Data distribution testing is the first stage of exploratory data analysis. Often, we need to know if the data is normally distributed, since a large number of statistical methods are based on the assumption that it is.
There are 2 ways to test for data distribution: graphical and numerical.
Numerical methods are mostly about hypothesis testing. Graphical methods involve graphs studying: histogram, quantile-quantile plot and others. Let’s build the quantile-quantile plot to test for the data normality.
Quantile-quantile plot
Quantile-quantile plot (Q-Q plot) is built by two datasets: theoretical against empirical data. The Q-Q plot helps to assess how close the estimating values to the theoretical distribution. If the points are close to the straight line, the dataset is approximately distributed as the theoretical. Also, the plot can show skewness, kurtosis and outliers of the dataset.
Normal probability plot
The normal probability plot is a special case of the Q-Q plot for identifying the normality of the data.
Let’s assume, we have some data. As an example, I generated bimodal distribution merging two samples of the normal distribution with different parameters.
For the theoretical data, I took a normal sample of the same size.

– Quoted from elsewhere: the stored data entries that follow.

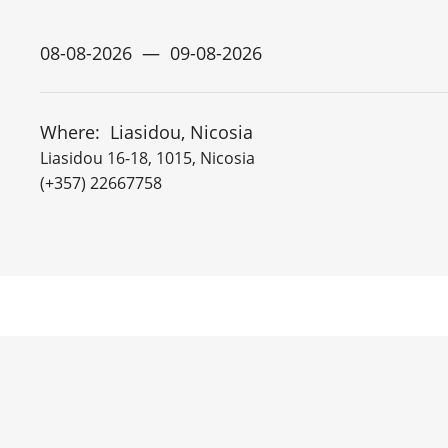
Where:
Liasidou, Nicosia
Liasidou 16-18, 1015, Nicosia
(+357) 22667758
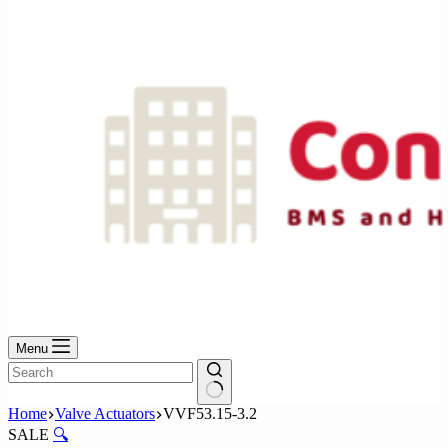
No
results
Menu
No
Home
Valve Actuators
VVF53.15-3.2
results
SALE
🔍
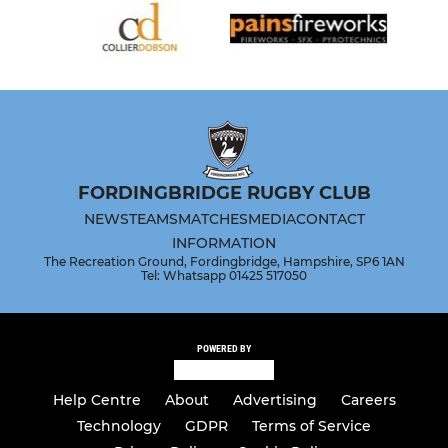
FORDINGBRIDGE RUGBY CLUB
NEWS
TEAMS
MATCHES
MEDIA
CONTACT
INFORMATION
The Recreation Ground, Fordingbridge, Hampshire, SP6 1AN
Tel: Whatsapp 01425 517050
POWERED BY
Help Centre
About
Advertising
Careers
Technology
GDPR
Terms of Service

After ordering the values we can draw the Q-Q plot (or a normal probability plot in this case). A regression line helps to see empirical data deviations from the normal distribution.
The line, formed by the points, is slightly bent in two places. These curves denote two peaks in the data. The deviation on the left is caused by a steep shoulder and the data points are skewed right. Also, we can see a lonely dot on the right. It is an outlier.
Quantiles
The plot is called quantile-quantile, which means that we use quantiles. Previously, we constructed the plot using the row data points, just ordered. So, in that case, the ordered values played the role of the quantiles of the samples. Generally, the quantiles choice depends on the purpose and on the distribution in question. There are different ways to calculate the quantiles.

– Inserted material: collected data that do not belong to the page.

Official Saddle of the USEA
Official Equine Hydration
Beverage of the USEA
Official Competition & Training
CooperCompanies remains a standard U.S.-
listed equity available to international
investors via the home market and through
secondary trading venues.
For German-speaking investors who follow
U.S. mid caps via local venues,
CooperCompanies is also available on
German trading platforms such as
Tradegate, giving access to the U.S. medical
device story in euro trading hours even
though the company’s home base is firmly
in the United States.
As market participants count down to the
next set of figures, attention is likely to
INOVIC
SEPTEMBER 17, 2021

For example, stats from SciPy package calculates theoretical quantiles using Filliben's estimate.
The plot is almost the same for our data. The dots form a smoother line, it’s probably caused by random character of theoretical data generation. Overall, the result the same: the data differ from a theoretical normal distribution.
Conclusion
The Q-Q plot is a simple graphical way to determine data deviations from the theoretical distribution and can be an visual addition to analytical approaches. For more precise decision there are different numerical methods.